Ever since the first soft vocals of "A Girl Named Actually" hit my ears at Method Music a few years ago, Roadside Monument has been one of my favorite bands. Seeing them develop into Tooth And Nail Records hardest working, least appreciated band has been a bittersweet reward for me. It seems as though myself and a few other individuals almost have our own friendly little cult that enjoys sharing stories about our Roadside Monument "experiences". And here is mine that took place one evening at Cornerstone Festival with drummer Matt Johnson.
Kurt Morris: Tell me about the new album.

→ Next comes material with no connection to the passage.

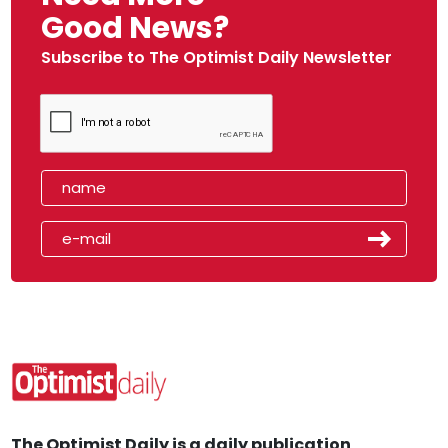
Good News?
Subscribe to The Optimist Daily Newsletter
The Optimist Daily is a daily publication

Matt Johnson: Metal for the masses...
MJ: We just got done recording about a month ago. We did it with J. Robbins formerly of Jawbox, and it turned out really well and it will be out September 8th.

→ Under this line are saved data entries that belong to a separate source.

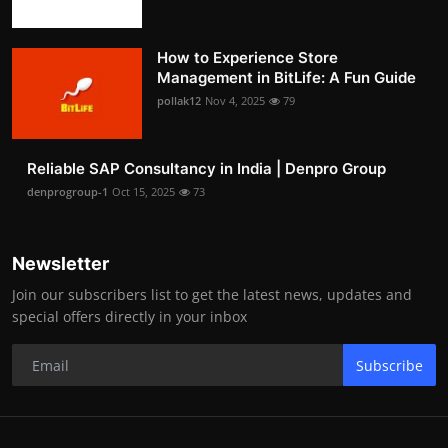
How to Experience Store
Management in BitLife: A Fun Guide
pollak12
Nov 4, 2025
79
Reliable SAP Consultancy in India | Denpro Group
denprogroup-1
Oct 15, 2025
73
Newsletter
Join our subscribers list to get the latest news, updates and
special offers directly in your inbox
Subscribe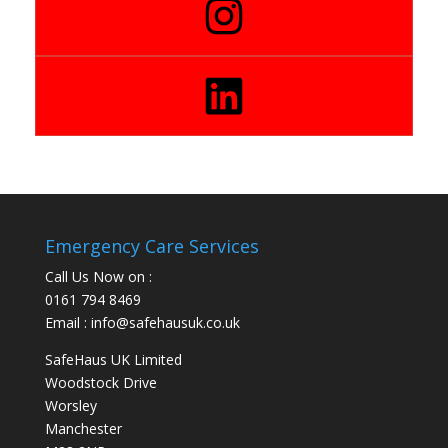
Emergency Care Services
Call Us Now on :
0161 794 8469
Email : info@safehausuk.co.uk
SafeHaus UK Limited
Woodstock Drive
Worsley
Manchester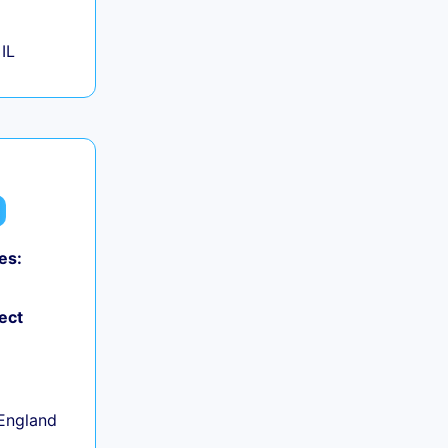
IL
es:
ect
+
England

KM: Where did you record it at?
MJ: We recorded it at Robert Lang studios the same studios we recorded "Eight Hours Away From Being A Man".

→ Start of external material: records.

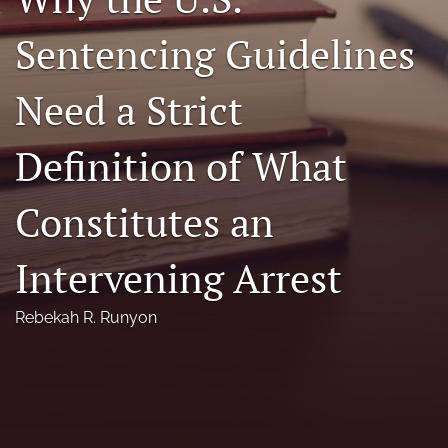
Florida Law Review Forum
Sentencing Guidelines
Symposia
Need a Strict
Alumni
Definition of What
Prospective Members
Recognitions
Constitutes an
search
Intervening Arrest
X
(formerly
Rebekah R. Runyon
Twitter)
Facebook
(opens
(opens
in
in
LinkedIn
a
a
(opens
new
new
in
RSS
tab)
tab)
a
feed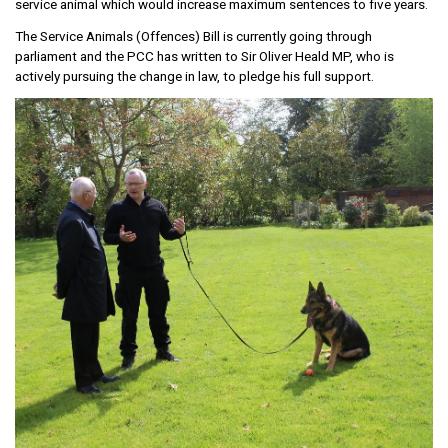
service animal which would increase maximum sentences to five years.
The Service Animals (Offences) Bill is currently going through
parliament and the PCC has written to Sir Oliver Heald MP, who is
actively pursuing the change in law, to pledge his full support.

KM: I heard it doesn't have a lot of songs. Is that true?
MJ: I think it's only 8 songs. Eight or nine, I can't remember now, but it's fifty minutes of music. The songs are pretty long. It's like rock opera for indie rock.
KM: Sorta like the indie rock version of Warlord?
MJ: No, like the indie rock version of Queen.
KM: (laughing) I'm supposed to ask you why Roadside Monument hates Christianity.
MJ: Wow. We don't hate Christianity as far as I know. I don't know where the rumor came from. I think some of us claim to be Christians, so I'm not sure where that came from.
KM: Just for the record, so I can tell people when they ask me, are all the guys in the band Christians?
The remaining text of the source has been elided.